Quando eu era múmia
Está bem, eu aceito que algum dia o jornal impresso vai terminar. Então, como o povo vai limpar vidraça e parabrisa de carro? E como vai manter aquecida a panela do arroz? Sem falar que jornal velho é bom para muita coisa, é tipo Bombril com suas mil e uma utilidades. Aliás, a fabricante parou de usar esse bordão. Será porque só tinha 999 e o CONAR deu em cima?

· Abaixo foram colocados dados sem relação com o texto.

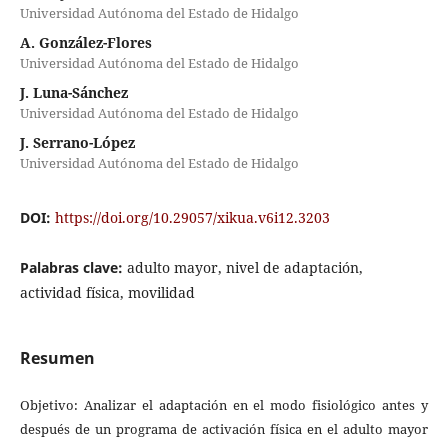
Universidad Autónoma del Estado de Hidalgo
A. González-Flores
Universidad Autónoma del Estado de Hidalgo
J. Luna-Sánchez
Universidad Autónoma del Estado de Hidalgo
J. Serrano-López
Universidad Autónoma del Estado de Hidalgo
DOI:
https://doi.org/10.29057/xikua.v6i12.3203
Palabras clave:
adulto mayor, nivel de adaptación,
actividad física, movilidad
Resumen
Objetivo: Analizar el adaptación en el modo fisiológico antes y
después de un programa de activación física en el adulto mayor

Independentemente da sua leitura, é longa a interação entre a sociedade e o jornal. Até para embrulhar peixe como o povão gosta. Serve também para secar os pés vindo de uma enxurrada, se colocado no chão evita que tinta manche o assoalho, absorve gordura, respingos de frituras, serve como embrulho provisório de lixo entre a cozinha e a lata de lixo. Em casebres e casas humildes das vilas e favelas, folhas de jornal nas frestas das paredes evitar a entrada do vento frio no inverno.
Na verdade, o uso de papel de jornal de ontem – e não existe nada mais velho que o jornal de ontem – tem inúmeras outras aplicações. Eu mesmo já usei jornal como isolante térmico quando tinha pouca roupa de inverno nos tempos da peladura. Folhas colocadas entre a camisa e as calças impediam que os ventos gelados Pampeiro e Minuano me congelassem quando era repórter de madrugada no jornal Zero Hora, quando a redação ficava na rua Sete de Setembro, que os encanava, em especial o Pampeiro.
Naquelas gélidas madrugadas consegui entender como se sentiam as múmias egípcias. Se naquele tempo tivesse jornal, pelo menos elas não sentiriam frio quando o barqueiro Creonte atravessava o rio Estige aproando o outro mundo.